● RECORDS FOR THE EXERCISE
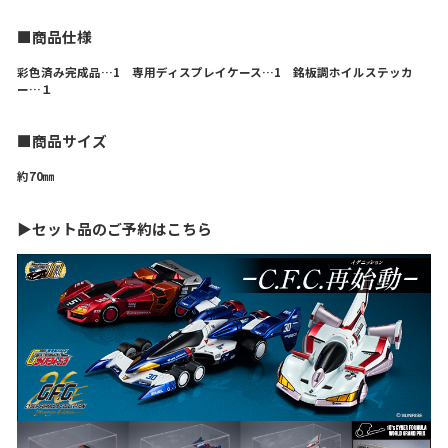
■商品仕様
彩色済み完成品…1 専用ディスプレイケース…1 銘板調ホイルステッカ
ー…１
■商品サイズ
約70㎜
▶セット品のご予約はこちら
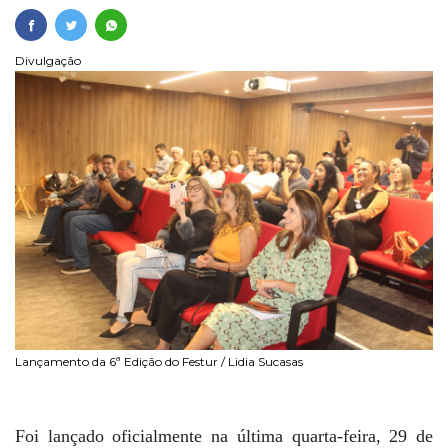
Divulgação
Lançamento da 6ª Edição do Festur / Lidia Sucasas
Foi lançado oficialmente na última quarta-feira, 29 de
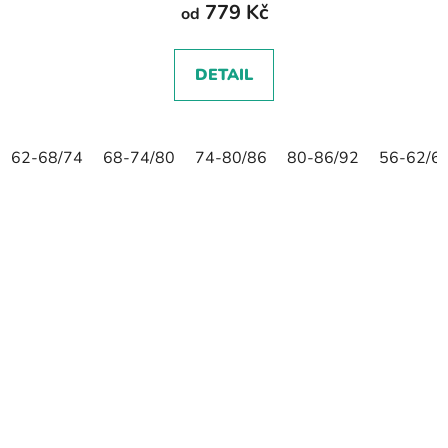
779 Kč
od
DETAIL
62-68/74
68-74/80
74-80/86
80-86/92
56-62/6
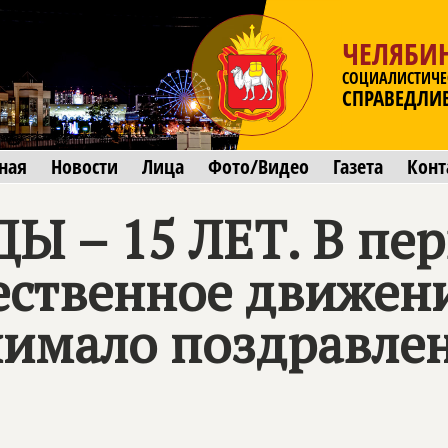
ЧЕЛЯБИ
СОЦИАЛИСТИЧЕ
СПРАВЕДЛИ
ная
Новости
Лица
Фото/Видео
Газета
Конт
 – 15 ЛЕТ. В пер
ественное движен
имало поздравлен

● ACTIVITY
Please output all the data exactly as given, with the pictures omitted.

● SOLUTION TO THE PROBLEM
■商品仕様
彩色済み完成品…1 専用ディスプレイケース…1 銘板調ホイルステッカ
ー…１
■商品サイズ
約70㎜
▶セット品のご予約はこちら
Divulgação
Lançamento da 6ª Edição do Festur / Lidia Sucasas
Foi lançado oficialmente na última quarta-feira, 29 de
779 Kč
od
DETAIL
62-68/74
68-74/80
74-80/86
80-86/92
56-62/6
ЧЕЛЯБИ
СОЦИАЛИСТИЧЕ
СПРАВЕДЛИ
ная
Новости
Лица
Фото/Видео
Газета
Конт
 – 15 ЛЕТ. В пер
ественное движен
имало поздравлен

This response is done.